Section 5. Vesting of evacuee property in the Custodian.
(1) Subject to the provisions of this Ordinance, all evacuee property situated in the United Provinces shall vest in the Custodian.
Section 6. Notification of evacuee property.
The Custodian may from time to time, notify by publication in the official Gazette or in such other manner as may be prescribed, evacuee properties which have vested in him under this Ordinance.
(2) Where after the vesting of any evacuee property in the Custodian any person is in possession of any such property, he shall be deemed to be holding it on behalf of the Custodian and shall on being so required, surrender possession thereof to the Custodian or any person appointed by him in this behalf. Under this Ordinance 'property of an evacuee' as defined in Section 2(c) automatically vests in the Custodian under Section 5. Thereafter any person in possession of the said property holds it only on behalf of the Custodian, who can take necessary steps to take possession from him.

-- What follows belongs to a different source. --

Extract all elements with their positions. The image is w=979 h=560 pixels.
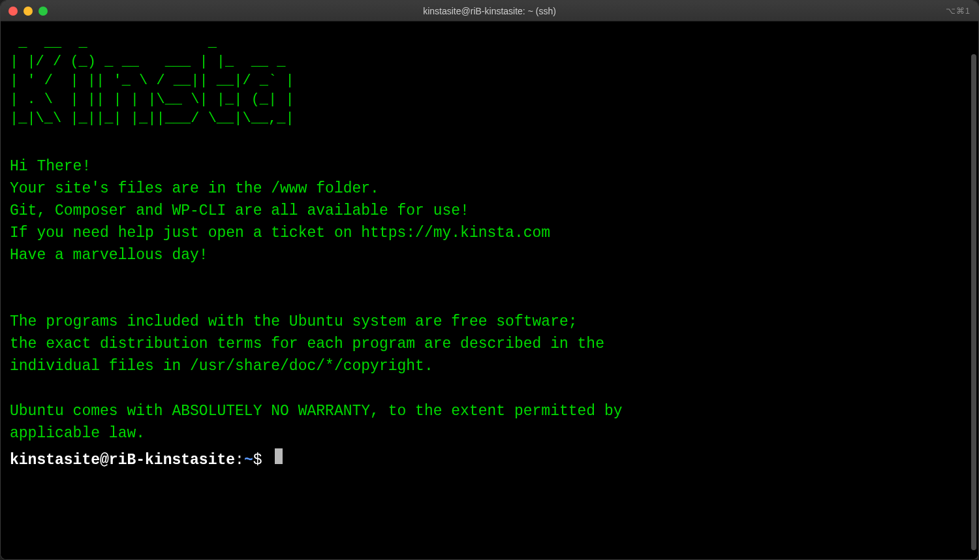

The Administration of Evacuee Property (Chief Commissioners' Provinces) Ordinance No. 12 of 1949.
(5) This Ordinance was extended to the United Provinces by the Administration of Evacuee Property (Chief Commissioners' Provinces) Amendment Ordinance, No. 20 of 1949. It came into force on August 23, 1949.
Section 5. Vesting of evacuee property in the Custodian:--
(1) Subject to the provisions of this Ordinance, all evacuee properties situate in a Province shall vest in the Custodian of that Province.
(2) Where immediately before the commencement of this Ordinance any evacuee property in a Province had vested in any person exercising the powers of a Custodian under any corresponding law in force in that Province immediately before such commencement, that evacuee property shall, on the commencement of this Ordinance, be deemed to have' vested in the Custodian appointed for the Province under this Ordinance.
7. Sections 7 and 8 of this Ordinance correspond to Sections 7 and 8 of the U. P. Ordinance No. 1 of 1949; the former confers power on the Custodian to take possession of any evacuee property vested in him and the latter provides for filing of claims by interested persons. Under this Ordinance the evacuee property which automatically vested in the Custodian was deemed to have vested in the custodian for the Province concerned. Central Ordinance No. 27 of 1949.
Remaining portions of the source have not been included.